## DATA EXCERPT

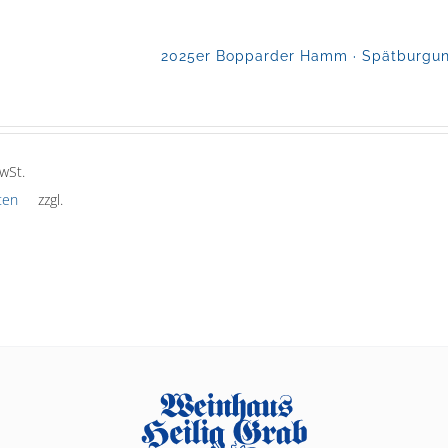
2025er Bopparder Hamm · Spätburgund
wSt.
ten
zzgl.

## TASK INSTRUCTIONS
Would you please copy the material exactly, leaving all the pictures out?

## ANSWER TO THIS EXERCISE
2025er Bopparder Hamm · Spätburgund
wSt.
ten
zzgl.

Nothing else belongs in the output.